We as creatives are also teachers. We have an opportunity here that we are passing up if we just snarl at the haters and refuse to do any work for them. If we meet hate with hate we are just like them and I refuse to stoop to that level.
So if the time comes that I have to make a decision like this, regardless of whether I am creating with or without a business licence, I will do my best work, but I will also make it very publicly known how I feel about the extremists I am working for. As the christians say "hate the sin, not the sinner". I will speak out and I will make it known how odious their views might be and how it may hurt others.
Consider for a moment, if an extremist couple came to me and asked me to photograph their wedding. "Oh Grey, your the best photographer out there, please do our wedding." I could say "no way in hell". Or I could say, "I'd love to" and where my best gay pride shirt to the shoot. Hell I could die my hair like a rainbow if I wished. Unless that couple gave me a strict dress code, as long as I am not disrupting the wedding, I'll wear anything I please.

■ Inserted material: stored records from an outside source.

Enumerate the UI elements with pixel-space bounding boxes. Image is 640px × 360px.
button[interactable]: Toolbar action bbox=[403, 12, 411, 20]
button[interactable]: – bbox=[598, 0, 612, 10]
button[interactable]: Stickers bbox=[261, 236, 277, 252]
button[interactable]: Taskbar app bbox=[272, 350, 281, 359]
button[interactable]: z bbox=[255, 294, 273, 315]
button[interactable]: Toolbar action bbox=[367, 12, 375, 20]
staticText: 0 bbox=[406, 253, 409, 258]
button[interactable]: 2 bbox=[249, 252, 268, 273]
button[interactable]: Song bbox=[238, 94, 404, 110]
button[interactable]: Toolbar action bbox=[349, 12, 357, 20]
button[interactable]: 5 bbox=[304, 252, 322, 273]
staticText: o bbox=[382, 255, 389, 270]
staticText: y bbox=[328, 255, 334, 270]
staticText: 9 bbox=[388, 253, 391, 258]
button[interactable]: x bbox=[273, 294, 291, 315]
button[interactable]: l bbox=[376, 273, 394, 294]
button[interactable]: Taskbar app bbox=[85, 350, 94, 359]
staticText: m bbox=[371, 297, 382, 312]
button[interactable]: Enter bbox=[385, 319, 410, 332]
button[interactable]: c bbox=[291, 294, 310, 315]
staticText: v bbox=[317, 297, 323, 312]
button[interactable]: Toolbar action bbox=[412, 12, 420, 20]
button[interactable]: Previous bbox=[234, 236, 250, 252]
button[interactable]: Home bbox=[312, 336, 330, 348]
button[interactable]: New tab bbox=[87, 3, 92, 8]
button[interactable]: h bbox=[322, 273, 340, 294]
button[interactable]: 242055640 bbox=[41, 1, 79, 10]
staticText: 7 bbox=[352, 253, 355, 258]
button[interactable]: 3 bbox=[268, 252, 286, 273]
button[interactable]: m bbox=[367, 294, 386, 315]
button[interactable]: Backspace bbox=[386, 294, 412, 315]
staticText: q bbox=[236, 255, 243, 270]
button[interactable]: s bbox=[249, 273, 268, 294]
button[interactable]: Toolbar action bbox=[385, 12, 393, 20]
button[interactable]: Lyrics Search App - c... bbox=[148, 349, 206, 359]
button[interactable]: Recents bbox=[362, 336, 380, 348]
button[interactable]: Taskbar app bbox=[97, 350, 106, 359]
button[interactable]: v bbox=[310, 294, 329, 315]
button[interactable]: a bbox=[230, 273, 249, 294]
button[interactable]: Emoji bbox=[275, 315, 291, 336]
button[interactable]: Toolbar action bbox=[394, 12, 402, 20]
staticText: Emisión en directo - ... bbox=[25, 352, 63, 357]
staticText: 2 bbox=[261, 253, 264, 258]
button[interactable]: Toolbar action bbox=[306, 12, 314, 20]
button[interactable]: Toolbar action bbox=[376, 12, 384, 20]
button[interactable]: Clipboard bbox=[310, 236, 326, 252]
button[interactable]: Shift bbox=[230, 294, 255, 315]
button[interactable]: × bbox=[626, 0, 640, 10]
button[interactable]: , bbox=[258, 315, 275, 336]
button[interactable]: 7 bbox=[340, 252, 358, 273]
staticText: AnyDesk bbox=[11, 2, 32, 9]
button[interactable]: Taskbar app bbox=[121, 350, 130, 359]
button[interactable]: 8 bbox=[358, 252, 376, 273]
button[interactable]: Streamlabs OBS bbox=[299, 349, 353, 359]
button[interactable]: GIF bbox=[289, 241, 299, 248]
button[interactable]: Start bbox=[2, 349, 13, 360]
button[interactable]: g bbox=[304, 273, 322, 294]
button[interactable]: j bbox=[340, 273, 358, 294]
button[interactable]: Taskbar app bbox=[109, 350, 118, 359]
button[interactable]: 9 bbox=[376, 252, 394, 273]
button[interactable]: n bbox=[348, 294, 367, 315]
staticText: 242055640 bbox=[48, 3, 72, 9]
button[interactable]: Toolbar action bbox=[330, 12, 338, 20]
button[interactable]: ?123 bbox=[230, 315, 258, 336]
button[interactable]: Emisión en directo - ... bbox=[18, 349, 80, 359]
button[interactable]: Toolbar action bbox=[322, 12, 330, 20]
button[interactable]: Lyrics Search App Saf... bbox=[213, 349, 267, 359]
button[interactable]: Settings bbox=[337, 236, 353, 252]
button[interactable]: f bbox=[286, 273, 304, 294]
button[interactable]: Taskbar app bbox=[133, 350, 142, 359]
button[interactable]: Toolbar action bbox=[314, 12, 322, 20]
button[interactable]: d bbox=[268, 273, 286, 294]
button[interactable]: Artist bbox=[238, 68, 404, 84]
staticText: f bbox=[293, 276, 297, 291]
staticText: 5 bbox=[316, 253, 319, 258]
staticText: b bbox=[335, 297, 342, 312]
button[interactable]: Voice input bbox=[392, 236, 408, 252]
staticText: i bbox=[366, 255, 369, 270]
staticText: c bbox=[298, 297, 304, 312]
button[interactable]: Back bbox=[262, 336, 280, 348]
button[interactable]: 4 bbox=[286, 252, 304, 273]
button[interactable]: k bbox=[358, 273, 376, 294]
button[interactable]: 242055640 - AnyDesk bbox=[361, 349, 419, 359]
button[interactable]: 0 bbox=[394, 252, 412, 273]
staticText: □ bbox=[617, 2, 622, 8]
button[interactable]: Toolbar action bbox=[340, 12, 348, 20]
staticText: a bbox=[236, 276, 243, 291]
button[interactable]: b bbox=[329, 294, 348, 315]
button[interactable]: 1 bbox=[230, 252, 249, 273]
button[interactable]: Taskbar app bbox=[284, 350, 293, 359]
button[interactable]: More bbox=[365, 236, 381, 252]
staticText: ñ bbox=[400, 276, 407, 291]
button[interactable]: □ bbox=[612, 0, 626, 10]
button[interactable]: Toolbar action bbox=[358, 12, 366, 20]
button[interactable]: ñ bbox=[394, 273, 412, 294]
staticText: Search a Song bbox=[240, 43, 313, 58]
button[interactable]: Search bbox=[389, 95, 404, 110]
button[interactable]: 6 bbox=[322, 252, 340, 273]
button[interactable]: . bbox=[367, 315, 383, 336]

Another example, someone wants to commission me to create a specific work of art for them. This person hates muslims. So unless they specify in a contract to keep all muslim art out of the the commission, then whats to stop me from placing a muslim prayer on the backside of the art? Sure they may cover it over, but I absolutely guarantee that they will get the message.
The point is to "think" not just react to hate. You can do a great job with anything and still get your message across. It may seem childish to some, or silly, but is the alternative of saying "no" really going to get us anywhere?
The time has come to use logic in this battle, not hate. The time has come for us all to grow up.